What the task requires -
Please transcribe each of the records exactly as given.

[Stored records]
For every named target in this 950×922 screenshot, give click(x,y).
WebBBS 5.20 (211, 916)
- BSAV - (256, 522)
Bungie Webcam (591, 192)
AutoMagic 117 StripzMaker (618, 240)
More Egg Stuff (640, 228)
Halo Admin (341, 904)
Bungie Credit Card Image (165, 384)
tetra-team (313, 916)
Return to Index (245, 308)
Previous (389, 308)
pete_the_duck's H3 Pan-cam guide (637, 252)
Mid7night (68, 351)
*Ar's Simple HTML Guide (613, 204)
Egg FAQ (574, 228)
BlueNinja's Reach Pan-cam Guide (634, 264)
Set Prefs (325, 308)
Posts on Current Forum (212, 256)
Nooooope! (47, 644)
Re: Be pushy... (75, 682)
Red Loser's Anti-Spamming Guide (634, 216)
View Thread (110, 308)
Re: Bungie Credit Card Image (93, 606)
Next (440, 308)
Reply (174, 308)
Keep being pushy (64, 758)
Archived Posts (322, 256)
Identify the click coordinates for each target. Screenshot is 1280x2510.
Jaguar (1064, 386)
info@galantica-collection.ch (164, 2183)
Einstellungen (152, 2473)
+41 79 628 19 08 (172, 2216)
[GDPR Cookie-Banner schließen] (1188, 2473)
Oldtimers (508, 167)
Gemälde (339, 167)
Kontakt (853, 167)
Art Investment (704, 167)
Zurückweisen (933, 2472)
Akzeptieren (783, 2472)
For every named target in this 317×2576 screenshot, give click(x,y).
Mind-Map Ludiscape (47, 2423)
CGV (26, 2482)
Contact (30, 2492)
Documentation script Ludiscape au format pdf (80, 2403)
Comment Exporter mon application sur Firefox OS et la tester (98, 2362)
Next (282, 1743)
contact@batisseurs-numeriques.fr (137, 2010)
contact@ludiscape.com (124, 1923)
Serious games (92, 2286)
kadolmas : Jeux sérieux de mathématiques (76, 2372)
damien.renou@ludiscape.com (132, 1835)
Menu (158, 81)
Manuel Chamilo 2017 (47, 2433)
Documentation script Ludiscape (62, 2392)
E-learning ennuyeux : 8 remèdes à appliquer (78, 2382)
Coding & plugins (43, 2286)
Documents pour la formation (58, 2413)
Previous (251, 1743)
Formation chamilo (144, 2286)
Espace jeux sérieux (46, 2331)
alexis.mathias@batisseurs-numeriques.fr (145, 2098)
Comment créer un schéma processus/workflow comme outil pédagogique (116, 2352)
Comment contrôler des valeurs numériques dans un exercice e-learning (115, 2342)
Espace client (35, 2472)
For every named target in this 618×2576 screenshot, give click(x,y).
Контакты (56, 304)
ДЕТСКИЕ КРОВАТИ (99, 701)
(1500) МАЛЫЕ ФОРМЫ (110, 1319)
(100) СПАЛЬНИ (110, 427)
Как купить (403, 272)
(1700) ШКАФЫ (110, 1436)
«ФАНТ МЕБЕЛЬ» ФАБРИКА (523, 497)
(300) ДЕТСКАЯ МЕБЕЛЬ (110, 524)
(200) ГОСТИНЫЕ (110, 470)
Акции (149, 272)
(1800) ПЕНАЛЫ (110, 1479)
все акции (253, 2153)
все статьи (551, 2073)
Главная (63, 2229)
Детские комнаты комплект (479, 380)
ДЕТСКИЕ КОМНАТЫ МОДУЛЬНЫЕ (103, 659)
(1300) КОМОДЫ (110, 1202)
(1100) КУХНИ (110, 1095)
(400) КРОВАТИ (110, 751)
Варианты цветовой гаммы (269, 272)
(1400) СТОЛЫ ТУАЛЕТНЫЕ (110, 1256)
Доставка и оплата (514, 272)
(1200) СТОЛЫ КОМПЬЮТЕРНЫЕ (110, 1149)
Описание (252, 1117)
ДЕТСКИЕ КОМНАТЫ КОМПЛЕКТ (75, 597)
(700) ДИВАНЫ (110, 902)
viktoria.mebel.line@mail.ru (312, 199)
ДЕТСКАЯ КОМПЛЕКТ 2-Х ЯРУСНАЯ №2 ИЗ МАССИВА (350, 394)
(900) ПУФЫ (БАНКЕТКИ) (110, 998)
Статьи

Answer to this exercise -
For every named target in this 950×922 screenshot, give click(x,y).
WebBBS 5.20 (211, 916)
- BSAV - (256, 522)
Bungie Webcam (591, 192)
AutoMagic 117 StripzMaker (618, 240)
More Egg Stuff (640, 228)
Halo Admin (341, 904)
Bungie Credit Card Image (165, 384)
tetra-team (313, 916)
Return to Index (245, 308)
Previous (389, 308)
pete_the_duck's H3 Pan-cam guide (637, 252)
Mid7night (68, 351)
*Ar's Simple HTML Guide (613, 204)
Egg FAQ (574, 228)
BlueNinja's Reach Pan-cam Guide (634, 264)
Set Prefs (325, 308)
Posts on Current Forum (212, 256)
Nooooope! (47, 644)
Re: Be pushy... (75, 682)
Red Loser's Anti-Spamming Guide (634, 216)
View Thread (110, 308)
Re: Bungie Credit Card Image (93, 606)
Next (440, 308)
Reply (174, 308)
Keep being pushy (64, 758)
Archived Posts (322, 256)
Identify the click coordinates for each target. Screenshot is 1280x2510.
Jaguar (1064, 386)
info@galantica-collection.ch (164, 2183)
Einstellungen (152, 2473)
+41 79 628 19 08 (172, 2216)
[GDPR Cookie-Banner schließen] (1188, 2473)
Oldtimers (508, 167)
Gemälde (339, 167)
Kontakt (853, 167)
Art Investment (704, 167)
Zurückweisen (933, 2472)
Akzeptieren (783, 2472)
For every named target in this 317×2576 screenshot, give click(x,y).
Mind-Map Ludiscape (47, 2423)
CGV (26, 2482)
Contact (30, 2492)
Documentation script Ludiscape au format pdf (80, 2403)
Comment Exporter mon application sur Firefox OS et la tester (98, 2362)
Next (282, 1743)
contact@batisseurs-numeriques.fr (137, 2010)
contact@ludiscape.com (124, 1923)
Serious games (92, 2286)
kadolmas : Jeux sérieux de mathématiques (76, 2372)
damien.renou@ludiscape.com (132, 1835)
Menu (158, 81)
Manuel Chamilo 2017 (47, 2433)
Documentation script Ludiscape (62, 2392)
E-learning ennuyeux : 8 remèdes à appliquer (78, 2382)
Coding & plugins (43, 2286)
Documents pour la formation (58, 2413)
Previous (251, 1743)
Formation chamilo (144, 2286)
Espace jeux sérieux (46, 2331)
alexis.mathias@batisseurs-numeriques.fr (145, 2098)
Comment créer un schéma processus/workflow comme outil pédagogique (116, 2352)
Comment contrôler des valeurs numériques dans un exercice e-learning (115, 2342)
Espace client (35, 2472)
For every named target in this 618×2576 screenshot, give click(x,y).
Контакты (56, 304)
ДЕТСКИЕ КРОВАТИ (99, 701)
(1500) МАЛЫЕ ФОРМЫ (110, 1319)
(100) СПАЛЬНИ (110, 427)
Как купить (403, 272)
(1700) ШКАФЫ (110, 1436)
«ФАНТ МЕБЕЛЬ» ФАБРИКА (523, 497)
(300) ДЕТСКАЯ МЕБЕЛЬ (110, 524)
(200) ГОСТИНЫЕ (110, 470)
Акции (149, 272)
(1800) ПЕНАЛЫ (110, 1479)
все акции (253, 2153)
все статьи (551, 2073)
Главная (63, 2229)
Детские комнаты комплект (479, 380)
ДЕТСКИЕ КОМНАТЫ МОДУЛЬНЫЕ (103, 659)
(1300) КОМОДЫ (110, 1202)
(1100) КУХНИ (110, 1095)
(400) КРОВАТИ (110, 751)
Варианты цветовой гаммы (269, 272)
(1400) СТОЛЫ ТУАЛЕТНЫЕ (110, 1256)
Доставка и оплата (514, 272)
(1200) СТОЛЫ КОМПЬЮТЕРНЫЕ (110, 1149)
Описание (252, 1117)
ДЕТСКИЕ КОМНАТЫ КОМПЛЕКТ (75, 597)
(700) ДИВАНЫ (110, 902)
viktoria.mebel.line@mail.ru (312, 199)
ДЕТСКАЯ КОМПЛЕКТ 2-Х ЯРУСНАЯ №2 ИЗ МАССИВА (350, 394)
(900) ПУФЫ (БАНКЕТКИ) (110, 998)
Статьи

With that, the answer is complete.